Soil test and contour survey
So, you’ve decided that building a custom home is the right idea for you. That’s great, because there are many benefits to having your own custom home. First and foremost, you get the ability to model your home exactly to your needed specifications. And sure, even when you’re buying a home that’s already built, you can tailor it to your preferences. But realistically speaking, constructing it yourself is just way better in terms of freedom of choice. However, as we’ve mentioned above – there are quite a few costs you need to think of. That means you’ll have to learn more about moving costs, but also the expenses that come from the construction itself.
For example – while you might design the home, chances are you won’t build it with your bare hands. You need to hire a construction company or a team of builders. But as you’ll soon see, once you start browsing for such companies – you’ll first need to get a quote from them. And before that happens, they’ll likely have to perform soil and contour tests. Unfortunately, these are not free. They can cost you from $1,000 to $2,000. Plus, depending on the type of your soil, you may have to pay extra costs – if you’re building on rocky soil, for example. And that’s not even saying anything about attempting to build on a slope.
As we said above, building a custom home is great, but you have to be prepared for a constant influx of costs. And that’s why you should make a construction budget with an allowance for sizable operating costs. After you’re done with the soil and contour tests, for example, you’ll start dealing with building site costs. Unfortunately, giving you an estimate on these is pretty tough, because your onsite costs can vary quite a lot.

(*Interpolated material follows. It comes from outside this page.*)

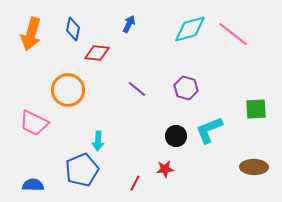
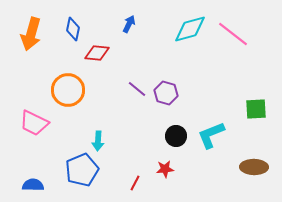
purple hexagon: moved 20 px left, 5 px down
cyan L-shape: moved 2 px right, 5 px down
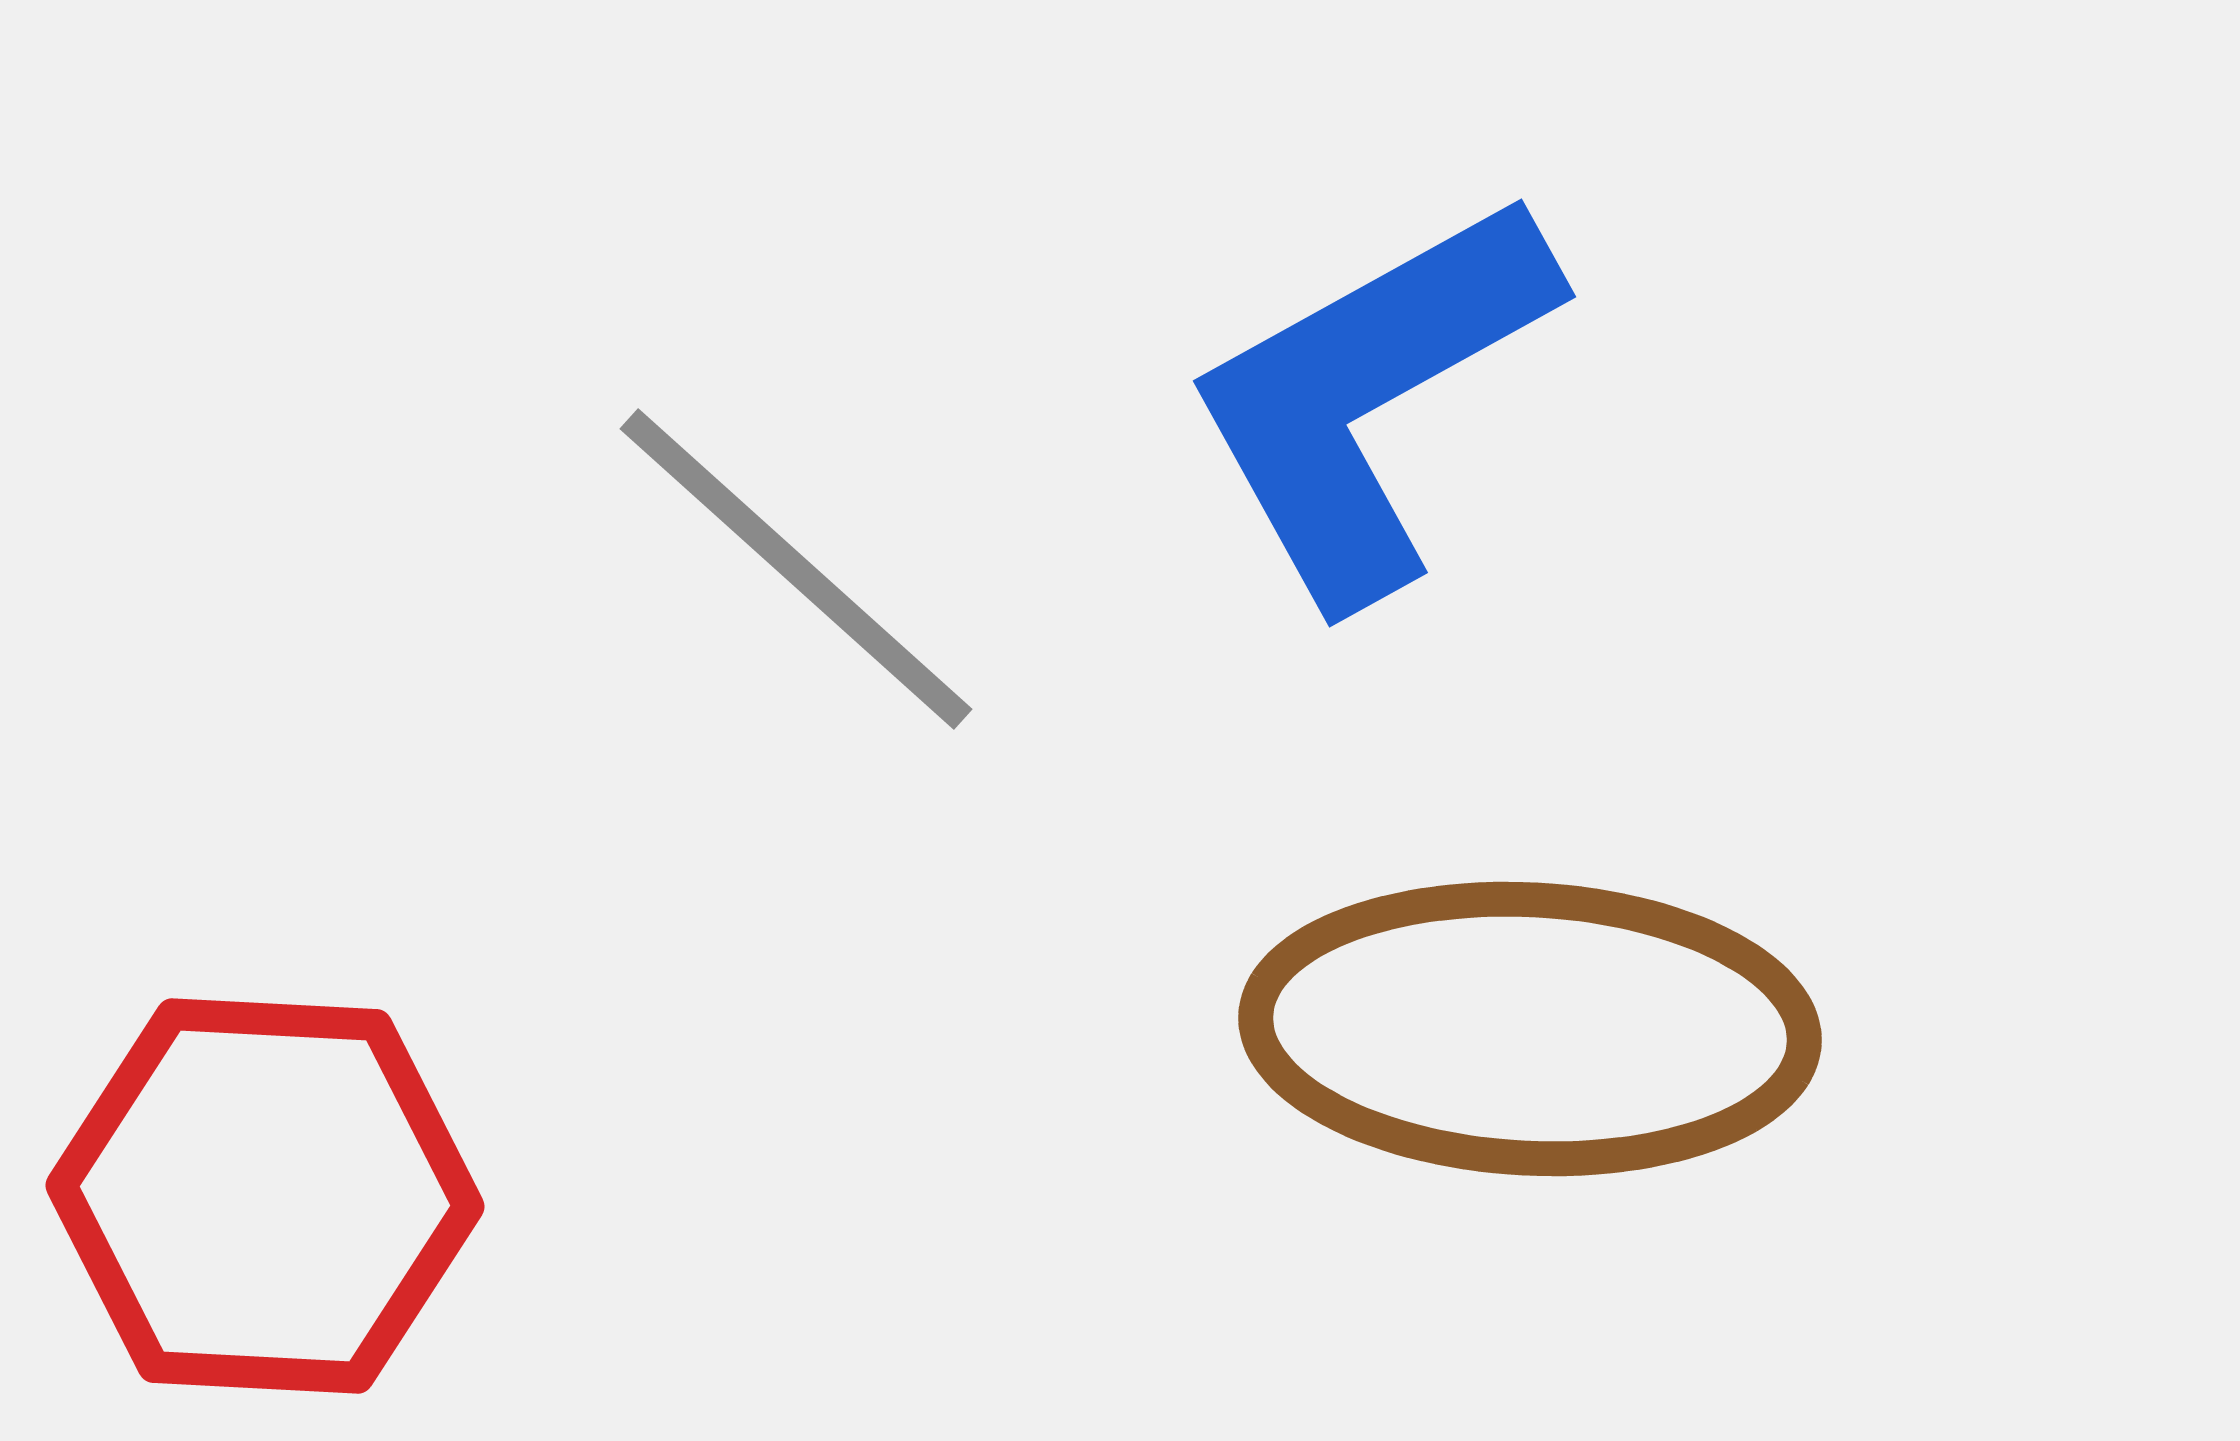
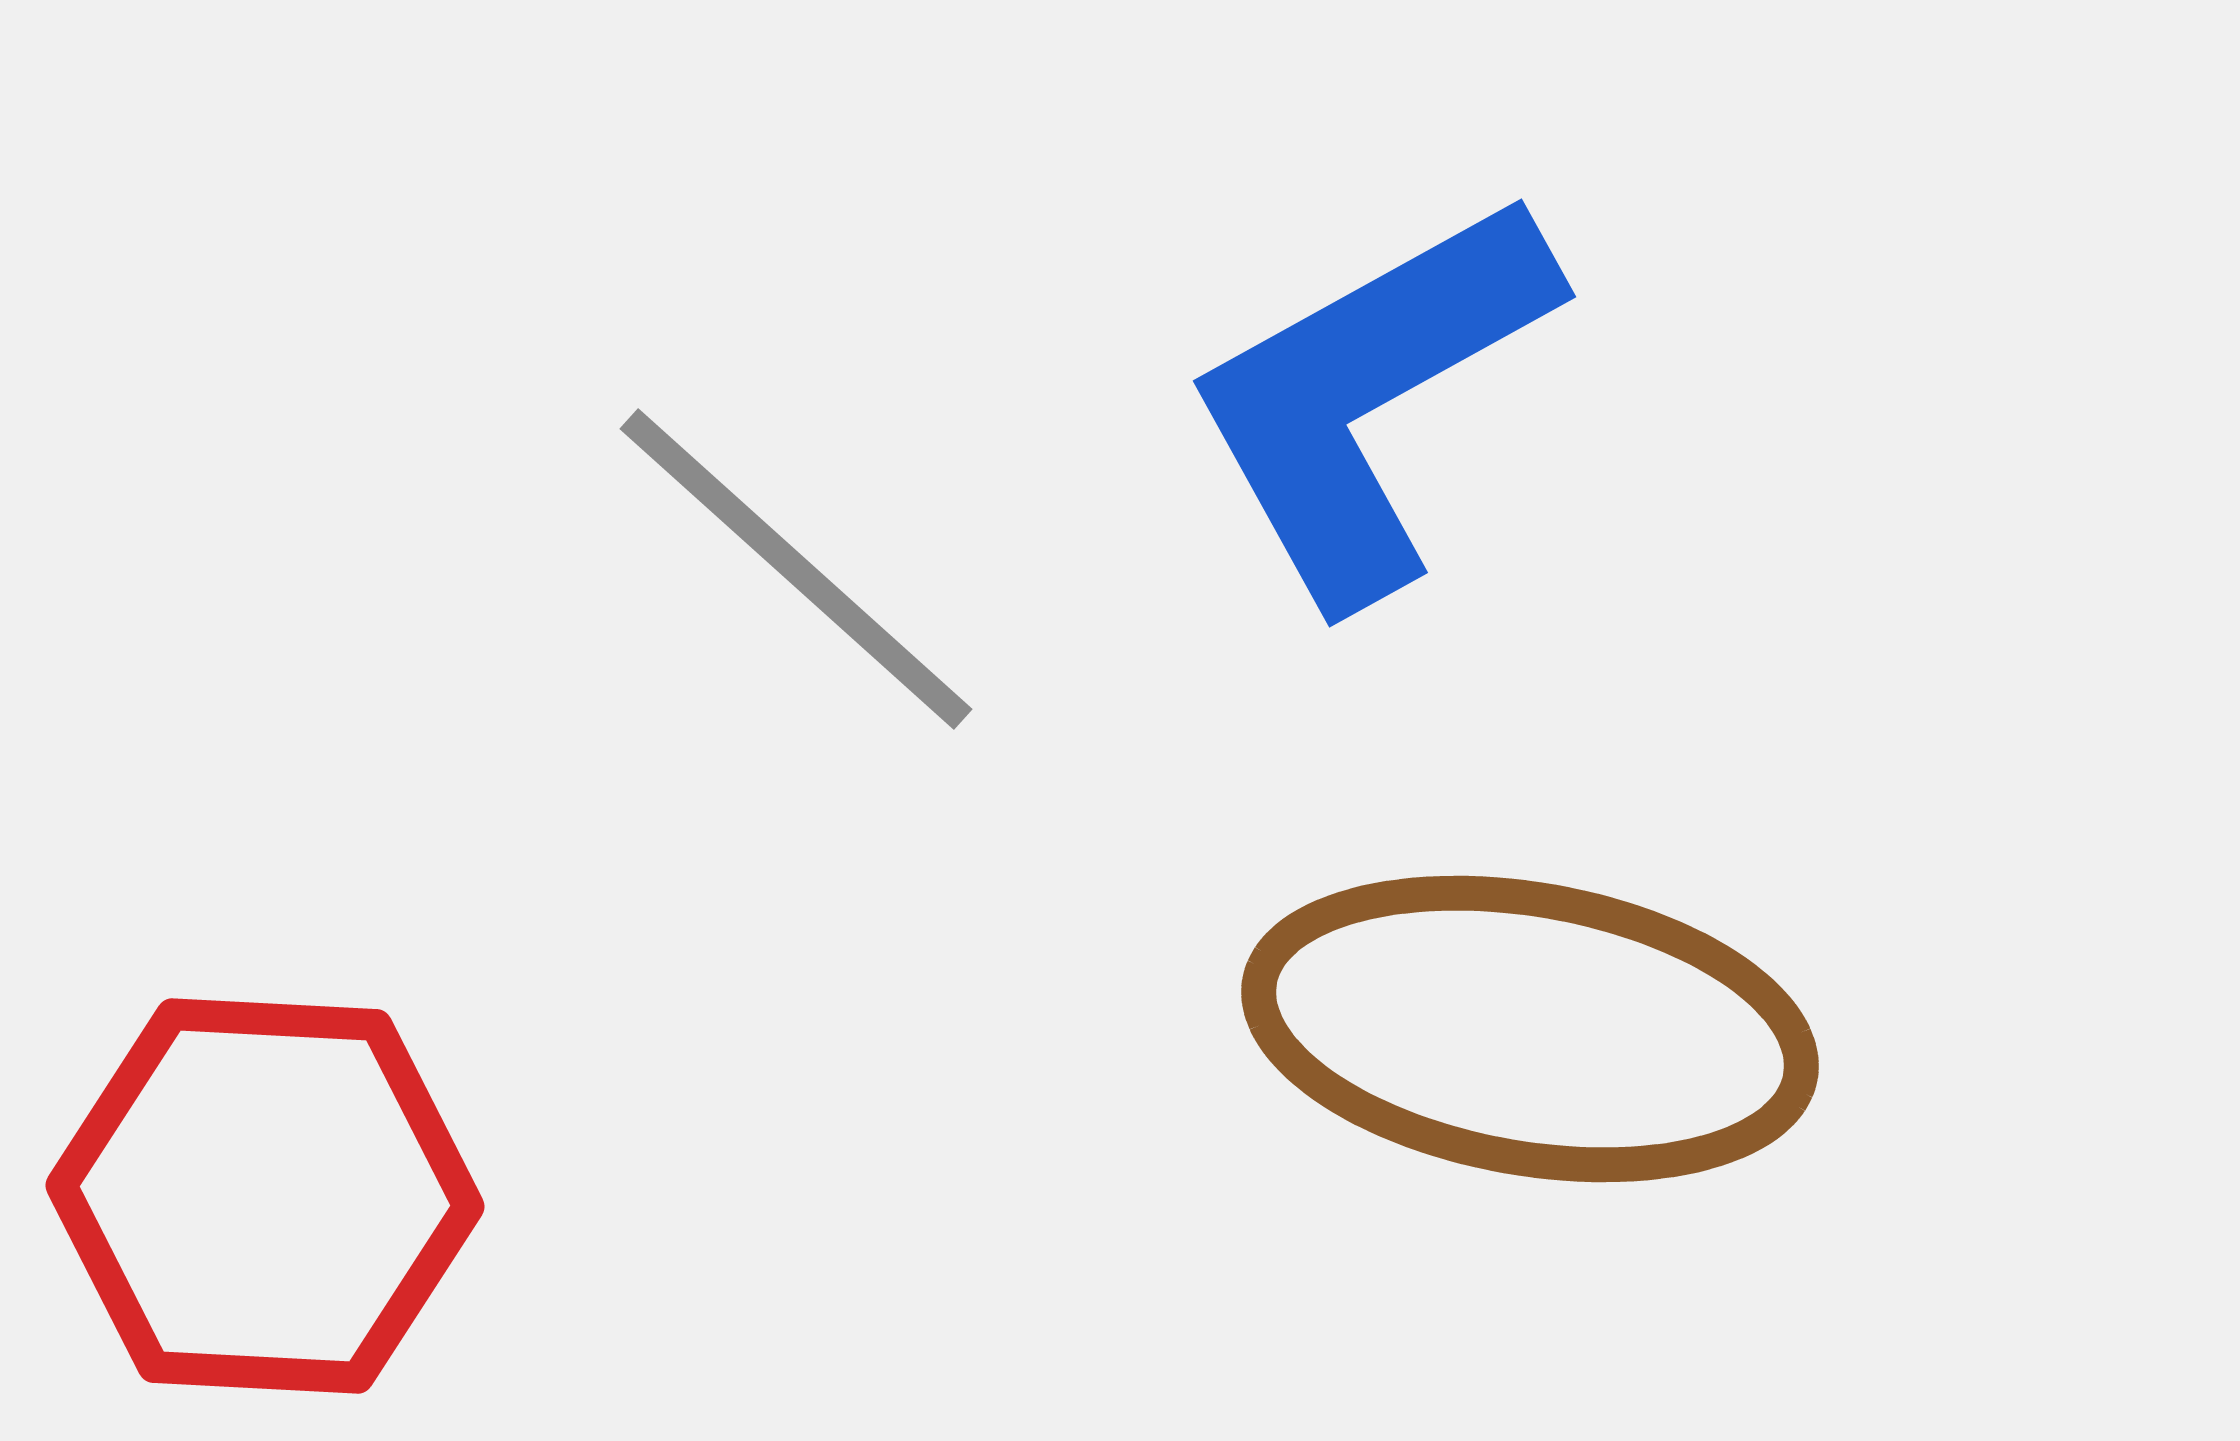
brown ellipse: rotated 7 degrees clockwise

There are a lot of factors that go into this, not in the least the results of your soil and contour tests. Really, there’s no telling how much you could pay in this regard – anything from $10,000 to $60,000. And we’re not just talking about the expenses of building on a slope. People who want to construct their own homes should also think about the costs of connecting utilities, such as sewage, electricity, gas, water, etc.
When you start building a custom home, remember one crucial thing – you have to take care of everything yourself. People who have never constructed a home before often don’t think about all of the minor details that go into such a project. But once you get into it, you’ll see just what kind of dedication and financial sturdiness it takes for you to construct a house from the ground up.
To give an example – flooring is something many people don’t think about. After all, you have to consider what you’ll walk around the house on. Remember to include flooring in the building quotes you get from contractors. As for specific suggestions, it’s all really a matter of style and preferences. In some spaces, tiles are a good idea, while floorboards or carpeting might suit you better elsewhere. But choose your materials carefully, as you’ll be spending at least $10,000 on them.
Once you get your first building quotes from contractors, you’ll realize one crucial thing – many of these might not include some elements of your home’s exterior. Indeed, most quotes actually only include the dwelling you’ll be living in itself, without the additional elements. That means, for example, that you’ll have to construct your driveway separately and pay for it additionally. Here though, the amount of expenses you’ll be incurring depends entirely on your personal tastes.
You can probably get a driveway done cheaply, or you can get an extremely expensive one done for much more money. If you want to save up for a good driveway though, think about not doing one right at the start. You could cheaply make a DIY driveway yourself for the time being, and then save up for a good concrete one.
Once you get into the process of building a custom home, you need to realize something – having a good plan right from the get-go is important. Why? Because when we talk about the hidden costs of constructing a home yourself, the biggest one is definitely change. If you make any changes to your construction plan, you’ll be dealing with all kinds of additional costs. There might be legal costs to change your contract, as well as costs pertaining to penalty clauses if such exist. Plus, that also means extra material costs.